(YOUR GOAL): Please copy each line in the records below that contains the string "plassert".

============================================================

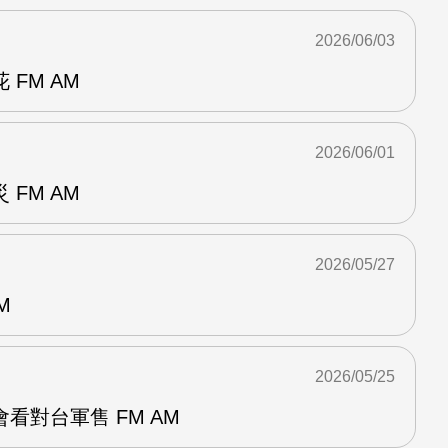
2026/06/03
FM AM
2026/06/01
FM AM
2026/05/27
M
2026/05/25
看對台軍售 FM AM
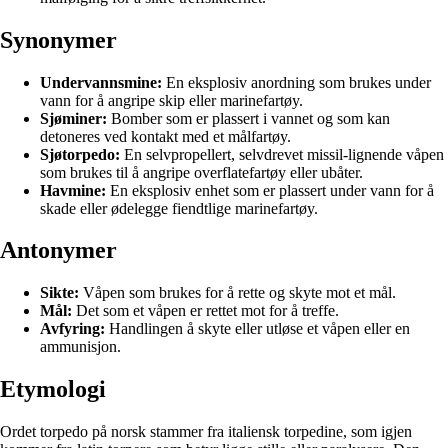
Synonymer
Undervannsmine:
En eksplosiv anordning som brukes under
vann for å angripe skip eller marinefartøy.
Sjøminer:
Bomber som er plassert i vannet og som kan
detoneres ved kontakt med et målfartøy.
Sjøtorpedo:
En selvpropellert, selvdrevet missil-lignende våpen
som brukes til å angripe overflatefartøy eller ubåter.
Havmine:
En eksplosiv enhet som er plassert under vann for å
skade eller ødelegge fiendtlige marinefartøy.
Antonymer
Sikte:
Våpen som brukes for å rette og skyte mot et mål.
Mål:
Det som et våpen er rettet mot for å treffe.
Avfyring:
Handlingen å skyte eller utløse et våpen eller en
ammunisjon.
Etymologi
Ordet torpedo på norsk stammer fra italiensk torpedine, som igjen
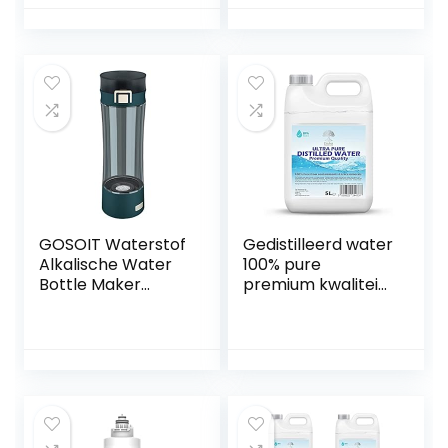
geschikt for
Berkey-zuiveraars
GOSOIT Waterstof
Gedistilleerd water
Alkalische Water
100% pure
Bottle Maker
premium kwaliteit
Machine
– ideaal voor
Waterstof Water
CPap, strijkijzers,
Generator
luchtbevochtigers,
Ionisator met SPE
reiniging, motoren
en PEM
en meer – Made in
Technology, US
the UK (5 Liter)
Membraan maakt
waterstofinhoud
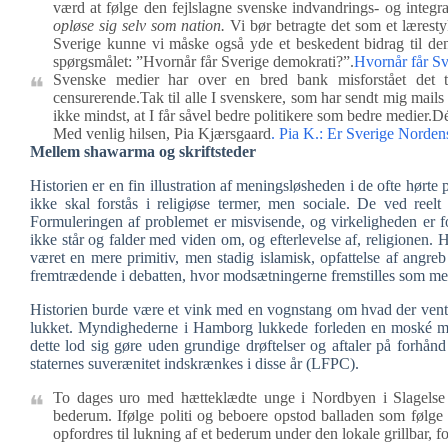
værd at følge den fejlslagne svenske indvandrings- og integrat
opløse sig selv som nation.
Vi bør betragte det som et læresty
Sverige kunne vi måske også yde et beskedent bidrag til den
spørgsmålet: ”Hvornår får Sverige demokrati?”.
Hvornår får Sv
Svenske medier har over en bred bank misforstået det 
censurerende.Tak til alle I svenskere, som har sendt mig mails 
ikke mindst, at I får såvel bedre politikere som bedre medier.Dé
Med venlig hilsen, Pia Kjærsgaard
. Pia K.: Er Sverige Norde
Mellem shawarma og skriftsteder
Historien er en fin illustration af meningsløsheden i de ofte hørte
ikke skal forstås i religiøse termer, men sociale. De ved reelt
Formuleringen af problemet er misvisende, og virkeligheden er f
ikke står og falder med viden om, og efterlevelse af, religionen.
været en mere primitiv, men stadig islamisk, opfattelse af angre
fremtrædende i debatten, hvor modsætningerne fremstilles som mel
Historien burde være et vink med en vognstang om hvad der vent
lukket. Myndighederne i Hamborg lukkede forleden en moské med 
dette lod sig gøre uden grundige drøftelser og aftaler på forh
staternes suverænitet indskrænkes i disse år (LFPC).
To dages uro med hætteklædte unge i Nordbyen i Slagelse s
bederum. Ifølge politi og beboere opstod balladen som følge a
opfordres til lukning af et bederum under den lokale grillbar,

============================================================

(TASK RESPONSE):
Bomber som er plassert i vannet og som kan
En eksplosiv enhet som er plassert under vann for å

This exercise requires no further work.